问题
This is a tough question, but I might as well try. I'm implementing the architecture from this paper https://arxiv.org/pdf/1503.08895.pdf for language modeling. See page 2 for a diagram, and the top of page 5 for the section on positional or "temporal" encoding.

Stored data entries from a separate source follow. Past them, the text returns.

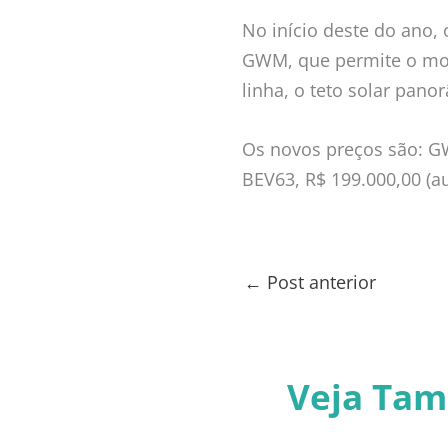
No início deste do ano,
GWM, que permite o mon
linha, o teto solar pan
Os novos preços são: GW
BEV63, R$ 199.000,00 (a
←
Post anterior
Veja Ta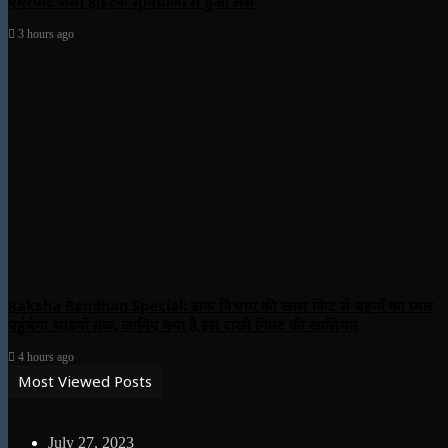
एयरपोर्ट जैसी हाईटेक सुविधाओं से हुआ लैस
3 hours ago
Raksha Bandhan Special: डाक विभाग की खास किट से बहनों का प्यार
पहुंचेगा भाइयों तक, जानिए क्या है इस राखी गिफ्ट की खासियत
4 hours ago
Most Viewed Posts
July 27, 2023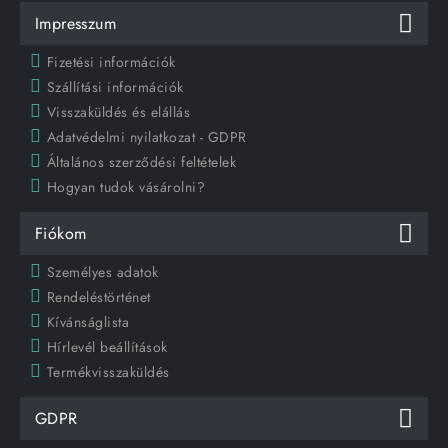
Impresszum
Fizetési információk
Szállítási információk
Visszaküldés és elállás
Adatvédelmi nyilatkozat - GDPR
Általános szerződési feltételek
Hogyan tudok vásárolni?
Fiókom
Személyes adatok
Rendeléstörténet
Kívánságlista
Hírlevél beállítások
Termékvisszaküldés
GDPR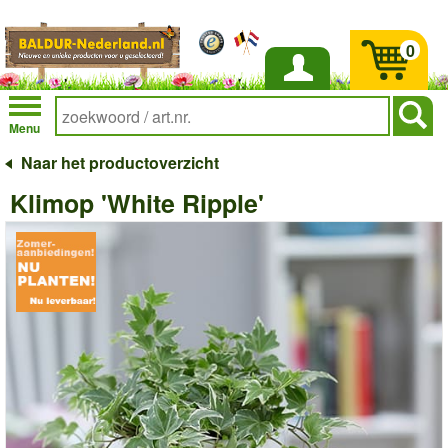
0
Inloggen
Menu
Naar het productoverzicht
Klimop 'White Ripple'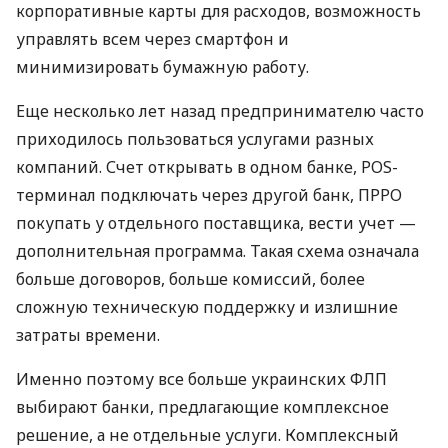
корпоративные карты для расходов, возможность
управлять всем через смартфон и
минимизировать бумажную работу.
Еще несколько лет назад предпринимателю часто
приходилось пользоваться услугами разных
компаний. Счет открывать в одном банке, POS-
терминал подключать через другой банк, ПРРО
покупать у отдельного поставщика, вести учет —
дополнительная программа. Такая схема означала
больше договоров, больше комиссий, более
сложную техническую поддержку и излишние
затраты времени.
Именно поэтому все больше украинских ФЛП
выбирают банки, предлагающие комплексное
решение, а не отдельные услуги. Комплексный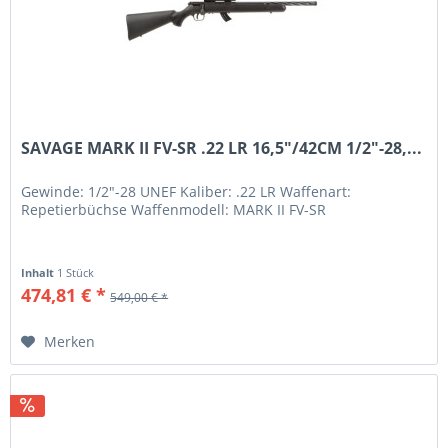
SAVAGE MARK II FV-SR .22 LR 16,5"/42CM 1/2"-28,...
Gewinde: 1/2"-28 UNEF Kaliber: .22 LR Waffenart:
Repetierbüchse Waffenmodell: MARK II FV-SR
Inhalt
1 Stück
474,81 € *
549,00 € *
Merken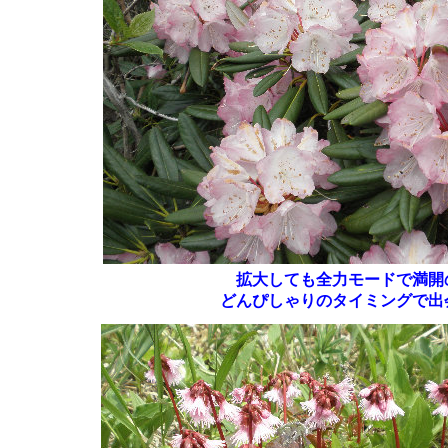
拡大しても全力モードで満開
どんぴしゃりのタイミングで出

More on positional encoding can be found here, https://arxiv.org/pdf/1706.03762.pdf at the bottom of page 5/top of page 6. (I was directed to that second paper by the authors of the first.)
So here's my keras implementation in a nutshell:
word_seq = Input(shape = (SEQ_LEN,), dtype = "int32", name = "word_seq")

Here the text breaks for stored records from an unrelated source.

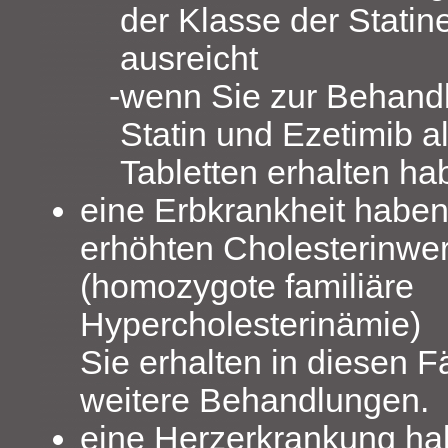
der Klasse der Statine
ausreicht
wenn Sie zur Behandl
Statin und Ezetimib a
Tabletten erhalten ha
eine Erbkrankheit haben
erhöhten Cholesterinwert
(homozygote familiäre
Hypercholesterinämie)
Sie erhalten in diesen F
weitere Behandlungen.
eine Herzerkrankung ha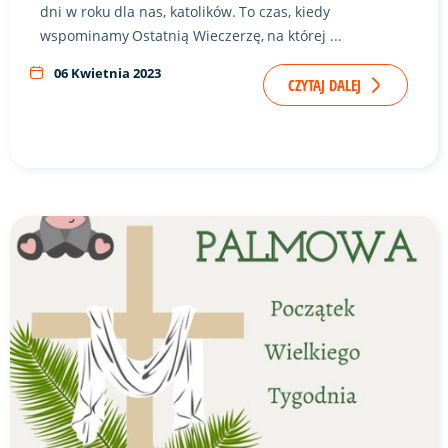
dni w roku dla nas, katolików. To czas, kiedy
wspominamy Ostatnią Wieczerzę, na której ...
06 Kwietnia 2023
CZYTAJ DALEJ
Link do artykułu "Niedziela Palmowa" ze zdjęciem w tle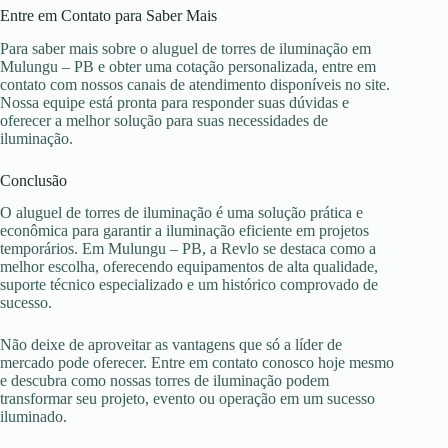
Entre em Contato para Saber Mais
Para saber mais sobre o aluguel de torres de iluminação em
Mulungu – PB e obter uma cotação personalizada, entre em
contato com nossos canais de atendimento disponíveis no site.
Nossa equipe está pronta para responder suas dúvidas e
oferecer a melhor solução para suas necessidades de
iluminação.
Conclusão
O aluguel de torres de iluminação é uma solução prática e
econômica para garantir a iluminação eficiente em projetos
temporários. Em Mulungu – PB, a Revlo se destaca como a
melhor escolha, oferecendo equipamentos de alta qualidade,
suporte técnico especializado e um histórico comprovado de
sucesso.
Não deixe de aproveitar as vantagens que só a líder de
mercado pode oferecer. Entre em contato conosco hoje mesmo
e descubra como nossas torres de iluminação podem
transformar seu projeto, evento ou operação em um sucesso
iluminado.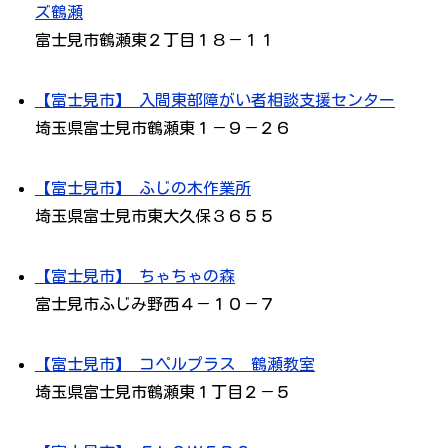
ズ鶴瀬
富士見市鶴瀬東２丁目１８－１１
【富士見市】 入間東部障がい者相談支援センター
埼玉県富士見市鶴瀬東１－９－２６
【富士見市】 ふじの木作業所
埼玉県富士見市東大久保３６５５
【富士見市】 ちゃちゃの森
富士見市ふじみ野西４－１０－７
【富士見市】 コペルプラス 鶴瀬教室
埼玉県富士見市鶴瀬東１丁目２－５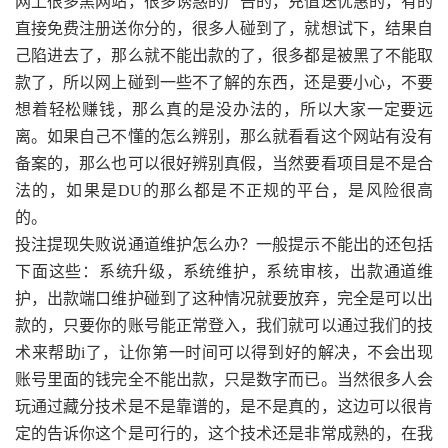
网上很多黑网站，很多诱惑的广告的，充值送优惠的，有的
直接免费注册送你分的，很多人碰到了，就想试下，结果自
己陷进去了，那么就不能出款的了，很多都是被黑了不能取
款了，所以网上碰到一些不了解的东西，还是要小心，不要
想着轻松赚钱，那么真的是没办法的，所以大家一定要远
离。如果自己不懂的怎么辨别，那么就看看这个网站有没有
备案的，那么也可以很好辨别真假，当然要看项目是不是合
法的，如果是DU的那么都是不正规的平台，是风险很高
的。
投注提现失败说通道维护怎么办？一般提示不能出的还包括
下面这些：系统升级，系统维护，系统审核，出款通道维
护，出款端口维护碰到了这种情况就要放弃，完全是可以出
款的，只要你的账号能正常登入，我们就可以通过我们的技
术来帮助i了，让你第一时间可以得到好的解决，不会出现
账号里面的钱完全不能出款，只是数字而已。当然很多人会
玩通过藏分技术是不是靠谱的，是不是真的，这边可以很肯
定的告诉你这个是可行的，这个技术还是非常成熟的，在我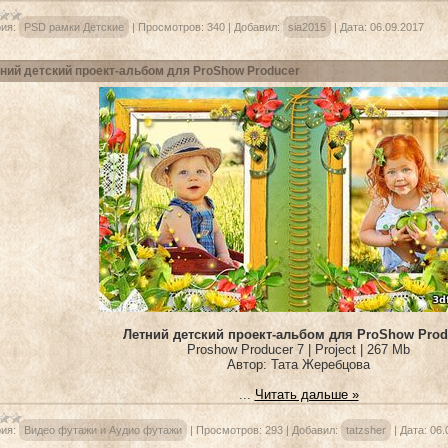
ия:
PSD рамки Детские
|
Просмотров:
340
|
Добавил:
sia2015
|
Дата:
06.09.2017
ний детский проект-альбом для ProShow Producer
Летний детский проект-альбом для ProShow Prod
Proshow Producer 7 | Project | 267 Mb
Автор: Тата Жеребцова
...
Читать дальше »
ия:
Видео футажи и Аудио футажи
|
Просмотров:
293
|
Добавил:
tatzsher
|
Дата:
06.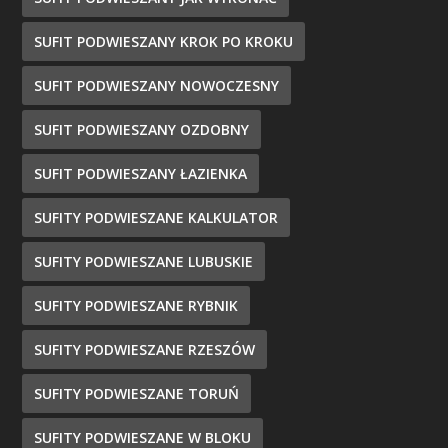
SUFIT PODWIESZANY KROK PO KROKU
SUFIT PODWIESZANY NOWOCZESNY
SUFIT PODWIESZANY OZDOBNY
SUFIT PODWIESZANY ŁAZIENKA
SUFITY PODWIESZANE KALKULATOR
SUFITY PODWIESZANE LUBUSKIE
SUFITY PODWIESZANE RYBNIK
SUFITY PODWIESZANE RZESZÓW
SUFITY PODWIESZANE TORUŃ
SUFITY PODWIESZANE W BLOKU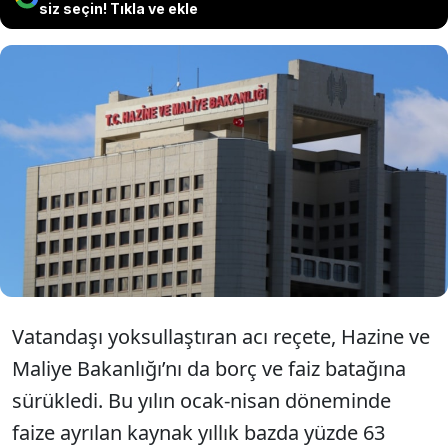
siz seçin! Tıkla ve ekle
Vatandaş gibi Hazine de faiz nedeniyle
bahar yüzü göremiyor. Hazine bu yılın ilk
dört ayında 1.1 trilyon liralık faiz öderken,
önümüzdeki 3 ayda da 1.7 trilyon lira
borçlanacak.
Vatandaşı yoksullaştıran acı reçete, Hazine ve
Maliye Bakanlığı’nı da borç ve faiz batağına
sürükledi. Bu yılın ocak-nisan döneminde
faize ayrılan kaynak yıllık bazda yüzde 63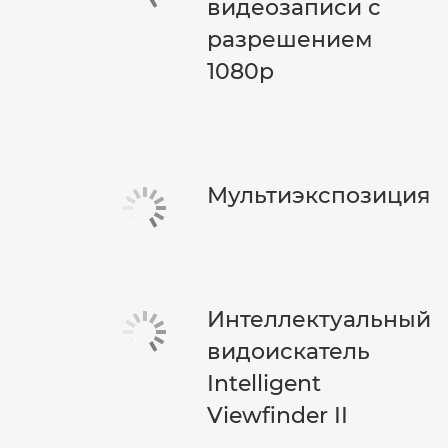
видеозаписи с
разрешением
1080p
Мультиэкспозиция
Интеллектуальный
видоискатель
Intelligent
Viewfinder II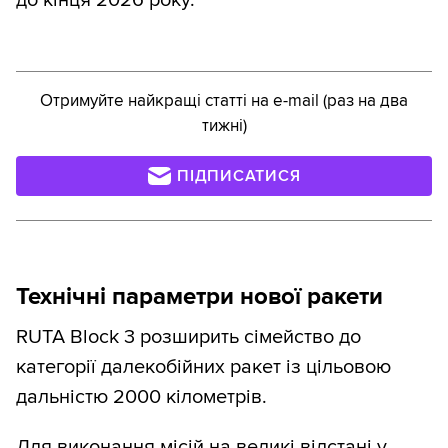
до кінця 2026 року.
Отримуйте найкращі статті на e-mail (раз на два
тижні)
ПІДПИСАТИСЯ
Технічні параметри нової ракети
RUTA Block 3 розширить сімейство до
категорії далекобійних ракет із цільовою
дальністю 2000 кілометрів.
Для виконання місій на великі відстані у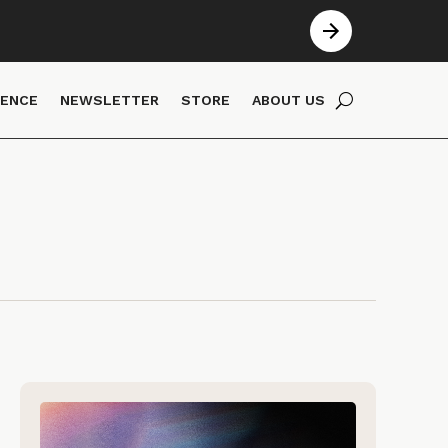
IENCE
NEWSLETTER
STORE
ABOUT US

query = Input(shape = (EMBED_DIM, ), dtype = "float32", name = "q_input")
#the query for lang. modeling is a constant vector filled with 0.1, as described at the bottom of page 7 in the first linked paper
T_A = Added_Weights(input_dim = (SEQ_LEN, EMBED_DIM))
#Added_Weights is a custom layer I wrote, which I'll post below
#These are the "positional encoding" components
T_C = Added_Weights(input_dim = (SEQ_LEN, EMBED_DIM))
Emb_A = Embedding(output_dim = EMBED_DIM, input_dim = VOCAB_SIZE, input_length = SEQ_LEN, name = "Emb_A")
Emb_C = Embedding(output_dim = EMBED_DIM, input_dim = VOCAB_SIZE, input_length = SEQ_LEN, name = "Emb_C")
int_state_weights = Dense(units = EMBED_DIM, activation = 'linear',
kernel_initializer=RandomNormal(mean=0., stddev = 0.05, seed = None))
layer_output = query
#the loop uses the output from the previous layer as the query, but the first layer's query is just that constant vector
for i in range(0, NUM_LAYERS - 1):
memories = Emb_A(word_seq) #these all re-use the weights instantiated earlier.
memories = T_A(memories)
memories = Dropout(DROPOUT_R)(memories)
content = Emb_C(word_seq)
content = T_C(content)
mem_relevance = Dot(axes=[1, 2])([layer_output, memories])
weighted_internal_state = int_state_weights(mem_relevance)
mem_relevance = Softmax()(mem_relevance)
content_relevance = Dot(axes=1)([mem_relevance,
content]) # weight each piece of content by it's probability of being relevant
layer_output = Add()([content_relevance, weighted_internal_state])
layer_output = Dropout(DROPOUT_R)(layer_output)
final_output = Dense(units = VOCAB_SIZE, activation ='relu',
kernel_initializer=RandomNormal(mean=0., stddev = 0.05, seed = None))(layer_output)
model = Model(inputs = [word_seq, query], outputs = prediction)
model.compile(optimizer = SGD(lr = 0.01, clipnorm = 50.), loss = 'categorical_crossentropy', metrics = ['accuracy'])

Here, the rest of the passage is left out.